Judge Carter, 89, was born in Florida, but his family moved to New Jersey shortly after his birth. He was raised in Newark and East Orange, and graduated from Barringer High School in Newark.
“Judge Carter is a brave champion of civil rights, whose courageous legal battle and illustrious career exemplify the qualities that have put our state at the forefront of education reform,” said Governor Jon S. Corzine, who spoke at the ceremony at the DOE building. “The dedication of this building will serve as an important reminder of his legacy and commitment to providing all of our children with nothing less than the very best.”
Also speaking at the ceremony were U.S. Representative Donald M. Payne, Secretary of State Nina Mitchell Wells, Education Commissioner Lucille E. Davy, New Jersey State Board of Education President Dr. Arnold Hyndman, New Jersey State NAACP President James Harris and Theodore M. Shaw, the Director-Counsel and President of the NAACP Legal Defense and Educational Fund, Inc.

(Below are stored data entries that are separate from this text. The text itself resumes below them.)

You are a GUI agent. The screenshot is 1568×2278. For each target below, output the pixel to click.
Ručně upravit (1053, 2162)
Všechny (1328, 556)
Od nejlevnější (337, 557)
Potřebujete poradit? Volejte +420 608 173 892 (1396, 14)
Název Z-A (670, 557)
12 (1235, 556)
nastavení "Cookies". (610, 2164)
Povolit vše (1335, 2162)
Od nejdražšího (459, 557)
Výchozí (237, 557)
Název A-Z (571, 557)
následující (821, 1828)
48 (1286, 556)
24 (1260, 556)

A graduate of Lincoln University (which he entered at age 16), Judge Carter is also a graduate of Howard University Law School and holds a Master of Laws degree from Columbia Law School.
During his career, Judge Carter played a leading role in crafting and litigating many of the most significant legal cases of the civil rights era.

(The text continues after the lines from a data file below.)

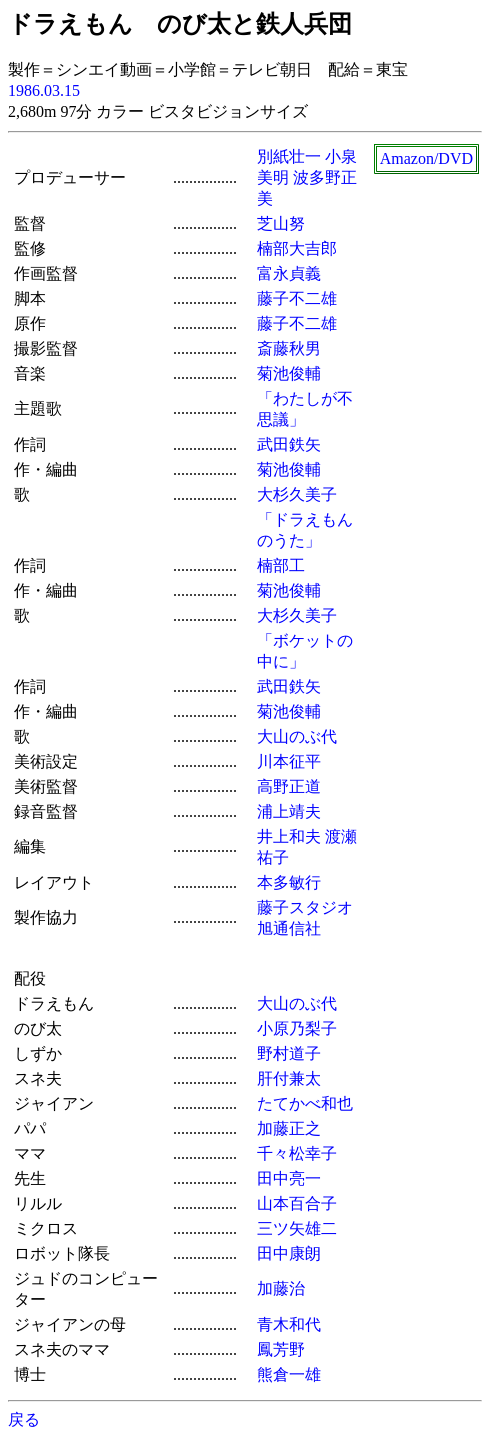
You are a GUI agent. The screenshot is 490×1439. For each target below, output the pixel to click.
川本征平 (289, 761)
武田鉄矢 (289, 444)
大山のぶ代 (297, 736)
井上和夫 (289, 836)
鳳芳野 (281, 1349)
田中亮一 (289, 1178)
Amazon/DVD (426, 158)
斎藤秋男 (289, 348)
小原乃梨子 (297, 1028)
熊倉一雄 (289, 1374)
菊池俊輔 (289, 373)
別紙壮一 (289, 156)
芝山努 (281, 223)
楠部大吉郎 (297, 248)
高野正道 (289, 786)
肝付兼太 (289, 1078)
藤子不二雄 (297, 298)
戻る (24, 1419)
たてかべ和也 (305, 1103)
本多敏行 (289, 882)
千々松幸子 (297, 1153)
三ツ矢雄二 (297, 1228)
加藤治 (281, 1288)
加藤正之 (289, 1128)
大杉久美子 (297, 494)
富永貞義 (289, 273)
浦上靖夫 (289, 811)
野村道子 (289, 1053)
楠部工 (281, 565)
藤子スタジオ (305, 907)
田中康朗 (289, 1253)
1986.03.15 (44, 90)
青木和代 (289, 1324)
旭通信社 (289, 928)
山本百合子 (297, 1203)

After leaving military service in 1944, he joined future U.S. Supreme Court Justice Thurgood Marshall on the NAACP legal staff. Within a year, he had become an assistant special counsel at the NAACP Legal Defense Fund and in 1956, he succeeded Marshall as general counsel to the LDF. He won 21 of the 22 cases he argued before the U.S. Supreme Court, including Brown and NAACP v. Alabama.
Judge Carter left the NAACP in 1968 to join a private law firm, but remained active in public affairs and was a co-founder of the National Conference of Black Lawyers. In 1972, President Richard M. Nixon appointed him to the federal bench, where he continues to serve today.